We’ve got two major regulatory events this week that could shake up markets a bit.
With all the other major central banks already having their meetings, the RBA and the BOE are expected to continue the general wait-and-see trend. But, that doesn’t mean they can’t come out and surprise the markets. Especially when we consider that the UK is in somewhat of a unique situation.
Most traders’ eyes are on the easing of the lockdowns which are slowly gathering pace around the world. It will be a couple of weeks before we find out if the easing is too soon and there is an intolerable increase in new cases that could lead to restrictions being reimposed.
However, for now, the theme remains optimistic. Now, we have to see if either of the central banks is going to knock on that optimism with their commentary.
The consensus is unanimous both in the survey of international economists as well as all the Australian analysts that the RBA will keep rates steady at record lows.

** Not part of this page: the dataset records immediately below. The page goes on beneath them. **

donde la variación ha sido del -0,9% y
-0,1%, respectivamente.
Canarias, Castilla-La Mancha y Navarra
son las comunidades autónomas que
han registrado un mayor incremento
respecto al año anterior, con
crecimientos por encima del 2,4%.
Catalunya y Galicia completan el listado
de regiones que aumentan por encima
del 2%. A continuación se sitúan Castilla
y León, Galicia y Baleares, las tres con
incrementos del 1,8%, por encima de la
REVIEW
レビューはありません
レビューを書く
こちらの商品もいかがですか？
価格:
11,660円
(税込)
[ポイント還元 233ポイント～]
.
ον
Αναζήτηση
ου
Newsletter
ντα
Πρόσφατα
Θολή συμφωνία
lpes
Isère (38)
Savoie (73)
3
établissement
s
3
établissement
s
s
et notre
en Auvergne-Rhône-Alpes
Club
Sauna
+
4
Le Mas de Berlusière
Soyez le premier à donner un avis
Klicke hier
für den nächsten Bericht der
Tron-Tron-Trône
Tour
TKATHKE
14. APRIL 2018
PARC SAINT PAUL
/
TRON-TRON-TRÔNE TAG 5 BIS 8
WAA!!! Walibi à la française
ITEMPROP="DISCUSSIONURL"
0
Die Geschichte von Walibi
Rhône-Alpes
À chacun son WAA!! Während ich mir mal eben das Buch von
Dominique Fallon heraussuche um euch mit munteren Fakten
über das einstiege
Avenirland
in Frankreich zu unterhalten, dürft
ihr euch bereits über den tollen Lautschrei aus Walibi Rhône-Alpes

There isn’t much expectation in a change of unconventional policy, either. What the focus will likely be on is trying to glean clues for how long the bank expects the conditions to remain.
All but one of the surveyed economists expect the RBA to keep rates steady until at least the end of next year. Before then, however, we’d expect them to wind down their unconventional measures. And there isn’t as much consensus on when that will happen. So, ears pricked for any potential commentary on the outlook regarding asset purchases.

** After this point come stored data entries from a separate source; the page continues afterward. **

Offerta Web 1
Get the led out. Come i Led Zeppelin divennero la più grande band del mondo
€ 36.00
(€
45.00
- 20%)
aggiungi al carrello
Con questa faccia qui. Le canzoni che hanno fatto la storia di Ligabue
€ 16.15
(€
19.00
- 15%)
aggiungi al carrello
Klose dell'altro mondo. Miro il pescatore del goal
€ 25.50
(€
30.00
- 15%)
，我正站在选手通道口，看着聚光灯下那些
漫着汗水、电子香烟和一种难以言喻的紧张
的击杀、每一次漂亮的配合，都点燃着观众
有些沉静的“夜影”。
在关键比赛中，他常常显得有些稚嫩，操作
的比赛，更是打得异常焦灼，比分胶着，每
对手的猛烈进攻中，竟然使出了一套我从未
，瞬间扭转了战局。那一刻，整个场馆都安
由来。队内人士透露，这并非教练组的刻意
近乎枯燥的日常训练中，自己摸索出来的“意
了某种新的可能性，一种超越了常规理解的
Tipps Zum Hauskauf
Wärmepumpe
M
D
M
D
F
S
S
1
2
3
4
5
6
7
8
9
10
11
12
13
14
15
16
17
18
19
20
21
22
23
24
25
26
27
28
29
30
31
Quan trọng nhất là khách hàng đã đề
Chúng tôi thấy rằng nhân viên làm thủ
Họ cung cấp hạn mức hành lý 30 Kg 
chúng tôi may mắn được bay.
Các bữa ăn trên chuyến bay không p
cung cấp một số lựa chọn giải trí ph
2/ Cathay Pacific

The key factor for the RBA of late has been jobs. Unemployment has been climbing lately, with expectations it will shoot much higher. The hope among most policymakers is that it can be avoided by reopening the economy.
This explains the wait-and-see view to find out just how bad the situation is. Comments on the employment situation are likely to get the market’s attention.
Britain is in a slightly different phase than Australia, and not in a position to start easing lockdowns just yet.
Presumably, this means the economic impact could continue for longer, and that would mean there is a higher chance that the BOE might do something to support the economy. The rate policy is unanimously expected to remain the same.
They have already pledged to do pretty much whatever it takes to right the ship, as it were. But that doesn’t mean they could find ways to do more, such as expand the types of assets they might purchase. Any change in the actions taken by the BOE is likely to weaken the pound.
More than the BOE’s decisions at this point, what is most likely to drive the currency is Downing Street. When the restrictions on personal movement are lifted, the BOE can assess the damage to adjust policy from there. Until then, we might expect the markets to take central bank decisions in stride.